Every day I try to be a better writer. It would probably help if I wrote every day. While emails count, I feel they don’t let me flex my writing muscle.
I wanted a good grammar book to read. Something that was between diagraming sentences and Strunk and White. I recently read June Casagrande’s book It Was the Best of Sentences, It Was the Worst of Sentences and found the book charming. In a breezy and conversational manner, Casagrande goes through the mechanics of good writing. I felt that for me, a busy professional, I was able to refresh my grammar without feeling beleaguered.
I found some passages to be pretty insightful, so I want to talk about them.

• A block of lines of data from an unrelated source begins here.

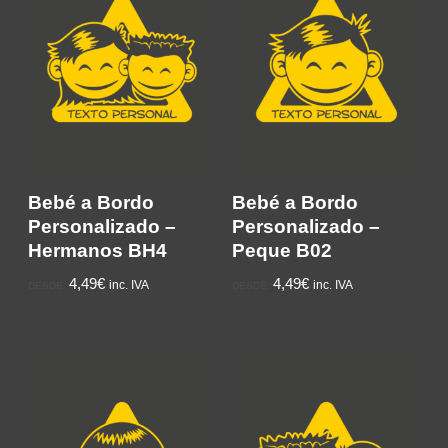
Bebé a Bordo
Bebé a Bordo
Personalizado –
Personalizado –
Hermanos BH4
Peque B02
4,49€
4,49€
inc. IVA
inc. IVA
DESDE:
DESDE: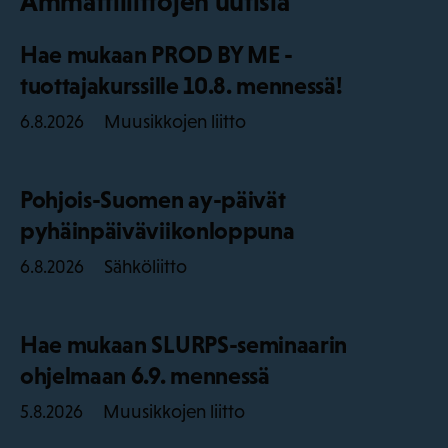
Ammattiliittojen uutisia
Hae mukaan PROD BY ME -
tuottajakurssille 10.8. mennessä!
Muusikkojen liitto
6.8.2026
Pohjois-Suomen ay-päivät
pyhäinpäiväviikonloppuna
Sähköliitto
6.8.2026
Hae mukaan SLURPS-seminaarin
ohjelmaan 6.9. mennessä
Muusikkojen liitto
5.8.2026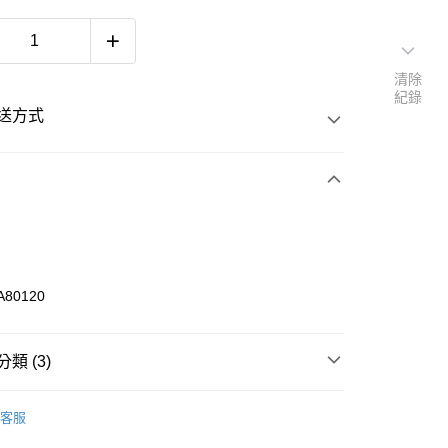
清除
紀錄
送方式
次付款
期付款
 0 利率 每期
NT$291
21家銀行
A80120
 0 利率 每期
NT$145
20家銀行
庫商業銀行
第一商業銀行
業銀行
彰化商業銀行
庫商業銀行
第一商業銀行
付款
業儲蓄銀行
台北富邦商業銀行
類 (3)
業銀行
彰化商業銀行
華商業銀行
兆豐國際商業銀行
業儲蓄銀行
台北富邦商業銀行
《BUTTER GOODS》
褲子 BOTTOM
小企業銀行
台中商業銀行
際商業銀行
臺灣中小企業銀行
客服
台灣）商業銀行
華泰商業銀行
業銀行
匯豐（台灣）商業銀行
短褲 SHORTS
業銀行
遠東國際商業銀行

After going through every possible use of, Casagrande writes “you don’t need to memorize every possible job these words can do. Just begin to notice their function in a sentence and how relative clauses function in well-written sentences.”
I feel that some people leave school as grammar encyclopedias, while others don’t. I fall into the latter. It’s tough to stand up to those walking encyclopedias especially when people put you on the spot for being an English major. Reading these words was reassuring that as long as I know what relative clauses are and how they can be used, I’ll be a better writer. Rattling off their potential uses just seems to be for flash.
On the topic of adjectives, Casagrande writes “adjectives are no substitute for solid information. Often they have that less-is-more thing working against them…Divide adjectives into two categories: facts and value judgments. Adjectives that express fact can be fine, but adjectives that impose value judgements on your reader are trouble. ”
I write a lot of documentation and believe that technical writing is full of fatty prose. It’s fatty for two reasons: there needs to be context, and explaining both the why and the how. For years I wrote documentation without context. As corporate communications is starting to become more involved with the work I do (SharePoint-centric), I’ve started to add more of the why into my training materials.
I was interested to hear how Casagrande addressed fatty prose . She said fatty prose “can happen because a writer is reluctant to make a bold statement…I’m learning that it’s worth the effort to look for bold alternatives.”
She encourages writers to not know all the rules, but still be concise. I think there is some deep seated fear here which is why so many colleagues of mine dislike documentation. They fear that because they don’t know all the rules, they cannot write well. That’s some fake news right there. I personally don’t see writing as being difficult. I attest that I don’t know all the rules, but reading this book reinforced that writing is not an easy skill for most people, but you don’t need to know all the rules to be a proficient writer. Think of punk rock. Those bands often barely knew how to play their instruments yet they were concise and bold.
Back to writing, I don’t know if there’s a lot of bold alternatives when it comes to technical writing. How can I make a bold statement out of “Click Publish and your article will appear on the home page” ? I want users to understand what’s going on, but I don’t want this to be sparse like Hemingway. I believe I can make bold statements out of the non-procedural portions of the documentation. My passion is clean and concise documentation, not bold documentation. After reading this book, I want to create bold documentation. Documentation can, and should, be clean, concise, and bold. I want users to actually read this and say “Damn! That was some good documentation.”
This is the second writing book I’ve read this year, but I still don’t know all the rules. It was reassuring to read that Casagrande believes “skilled writers can defy all these principles effectively and with grace. But novice writers need to understand the concepts here. Flabby prose, repetitiveness, and statements beleaguering the obvious separate the amateurs from the pros. Make it a habit to seek out such lard in your own writing and start to look for ways in which chopping up or chopping out problem sentences can improve a whole work.”
She continues, “you’re not bound by these rules. But you are subject to expectations…don’t get entangled in these debates. Just understand the wisdom of both sides. Everyone of the writing “rules” you hear is rooted in a good idea with at least some practical application. Yet none of these rules is worth a damn when stretched into an absolute.”
The last statement really resonated with me. In this age of hyper-partisanship, we always seem to be yelling at one another. Grammar isn’t all that different. Casagrande proposes keeping our tones soft and respectful. We should reach across the grammar aisle to our draconian grammarist friends when we need to, but we don’t need to be grammar snobs to be good at writing. We need to focus on writing well first and the rest will fall into place.